Abuse of Medical Charities. Dr. F. R. Sturgis read a paper on The Responsibility of the Medical Profession for the Abuses of Medical Charities, which had been presented at the recent meeting of the State Medical Society, and was by it referred to the county societies for consideration. In consequence of the lateness of the hour, the discussion of this paper was made the order of a special meeting of the society to be held April 14th.
Metric System. — The same evening was adopted the report of the committee on the metric system, whose recommendations were embodied in a series of resolutions to the effect that the system shall henceforth be used in the minutes of this society and in all the papers published under its authority ; that the society request the medical boards of the New York hospitals and dispensaries to adopt the system in prescribing; that the faculties of the medical colleges in the city be also requested to order its adoption in their didactic and clinical departments; and that the Medical Society of Kings County (Brooklyn) be invited to coöperate with it in the means of insuring rapid and safe transition from the old to the new system of weights and measures.
FERRIER ON THE LOCALIZATION OF CEREBRAL DISEASE.
The name of Dr.
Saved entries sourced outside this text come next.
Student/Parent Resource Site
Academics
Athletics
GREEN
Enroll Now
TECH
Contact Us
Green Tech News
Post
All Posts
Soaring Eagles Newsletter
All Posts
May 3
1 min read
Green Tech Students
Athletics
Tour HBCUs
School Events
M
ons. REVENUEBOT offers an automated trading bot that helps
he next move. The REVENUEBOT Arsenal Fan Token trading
Ferrier has already been long known to the medical public as the author of The Functions of the Brain, and these lectures, which appeared first in the English journals a year ago, were looked for with much interest, as promising to give the last clinical word about a subject on which the writer, by his experimental researches, had earned a right to speak with authority.
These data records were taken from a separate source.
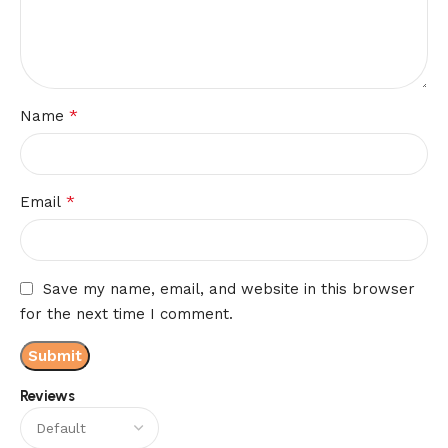
*
Name
*
Email
Save my name, email, and website in this browser
for the next time I comment.
Reviews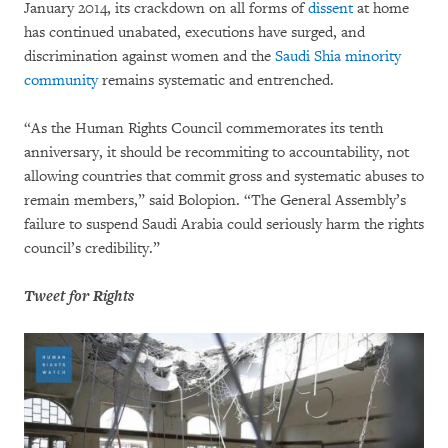
January 2014, its crackdown on all forms of
dissent
at home
has continued unabated, executions have surged, and
discrimination against women and the
Saudi Shia minority
community
remains systematic and entrenched.
“As the Human Rights Council commemorates its tenth
anniversary, it should be recommiting to accountability, not
allowing countries that commit gross and systematic abuses to
remain members,” said Bolopion. “The General Assembly’s
failure to suspend Saudi Arabia could seriously harm the rights
council’s credibility.”
Tweet for Rights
There is no reason to be disappointed as to the manner in which this expectation has been met. The work throughout deserves the highest praise. The reasoning is clear and fair, and the materials have evidently been collected with industry and discrimination. The turning-point of the book is of course an attempt to account, on physiological principles, for the symptoms observed clinically in cases of destruction or irritation of the so-called “motor” and “sensory” centres, recently discovered in the convolutions adjacent to the fissure of Rolando, and elsewhere; in other words, to establish the cortical paralyses, etc., on a firm basis.
1 The Localization of Cerebral Disease. (Soulstonian Lectures for 1878.) By David FERRIER, M. D., F. R. S., etc. New York : G. P. Putnam's Sons. 1879. Pp. 142.